There was also the blank screen. When I’d ask to see the dog barking on the other side of the secret door, presumably leading to her living room, I’d get, “Maybe you are jealous of the dog. Maybe you’re saying you want all my attention and don’t want to share my breast with anyone else.” First of all, no. Secondly, ugh. Thirdly, five years of those conversations did not feel like a fair trade for the new Lexus in her driveway.
She rarely veered from the blank screen approach, rigidly refraining from “contaminating” the therapeutic relationship with her personal thoughts and feelings. Great idea—if it were even remotely possible for two human beings to be in the same room without impacting each other.
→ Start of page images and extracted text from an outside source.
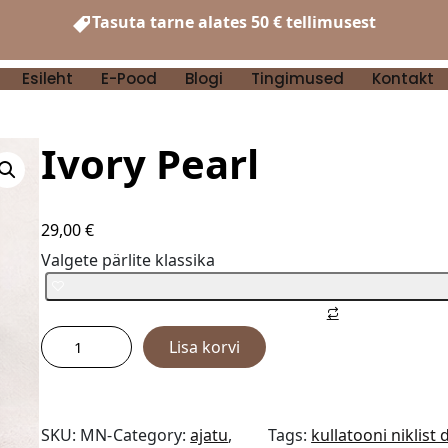
Tasuta tarne alates 50 € tellimusest
Esileht
E-Pood
Blogi
Tingimused
Kontakt
Ivory Pearl
29,00
€
Valgete pärlite klassika
Lisa korvi
SKU:
MN-
Category:
ajatu
, 
Tags:
kullatooni niklist 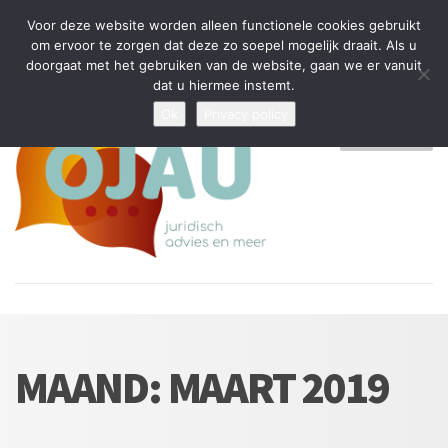
Tijdelijke stop: wegens drukte kan ik beperkt nieuwe zaken aannemen
Voor deze website worden alleen functionele cookies gebruikt
en vragen beantwoorden
om ervoor te zorgen dat deze zo soepel mogelijk draait. Als u
doorgaat met het gebruiken van de website, gaan we er vanuit
Algemene Voorwaarden
Disclaimer
Privacybeleid
dat u hiermee instemt.
Ok
Privacy policy
MENU
MAAND:
MAART 2019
Believing that is like believing the Wizard is not behind the curtain.
I still bristle from this absurd conceit. It’s reminiscent of medical doctors, screened behind their theories, charts and lab coats, calling you by your first name while you are expected to call them “Doctor.” They’re deliberately taught not to get too close to your pain as though doing so would make it impossible for them to function. But that distance only increases the feeling of being alone with your suffering. In fact, research has proven that when doctors offer themselves as fellow humans, the result is greater compliance with protocols, better health outcomes and less litigation.
Occasionally my therapist would slip up and briefly lift her veil to share a personal perspective or anecdote. “I had children and a career. You can too.” Even throwing me that pathetically tiny bone made me feel accepted, even normal, rather than the f***ed up patient to her perfect doctor.
Robert Stolorow, the founder of the Institute of Contemporary Psychoanalysis, has written extensively about Intersubjectivity, which refutes the idea of the blank screen. For Stolorow, there is the therapist, the patient, and the “third field”—the entity derived from both of their subjectivities. Together our relationship creates a unique dynamic that impacts both of us. We are who we are through and with the other. This would inform my own work as a psychotherapist as well as my development of The Narrative Method.
The Narrative Method is a connective group experience that increases empathy and expands our perspective about what else is possible for us. It establishes intimacy, even among strangers. When others born into completely different circumstances identify with your insecurities and feelings of shame, you realize you’re not alone and that maybe, just maybe you’re not defective. People get better when their struggles are normalized rather than pathologized.
Don’t get me wrong, the one-on-one therapeutic relationship can profoundly improve both awareness and relationship skills. However, far more rare is the opportunity to experience a healthy family dynamic, which only the chorus of a safe group can provide. Consider the alienating experience of adolescence. No matter how much kids are understood by their parents they are still measured against the unattainable expectations of the outside world. In The Narrative Method we use the term “Cult of Culture” to capture the total onslaught of cultural influences: advertising, social media, film and TV, schools, institutions, the criminal justice system, even places of worship. It also includes your peers, siblings, and yes, your mother—who herself was shaped by the Cult of Culture in her day.
In TNM, we believe that depression and anxiety are responses to a dehumanizing society. We focus on the culture’s pathology, which allows us to deconstruct our stories and separate ourselves from what happened to us. One of my Antioch students, a veteran of the Iraq war, told me that his first month studying The Narrative Method had been more impactful than six months of therapy. “Hearing others share my fears made me see I’m not alone, not crazy. There is hope.”
Years later, I ran into my old therapist at an event and we chatted for a while, this time as peers. I told her how much I’d hated her breasts. “Why couldn’t you at least let me see your dog?” “Oh,” she flicked that thought away. “We don’t do that anymore.”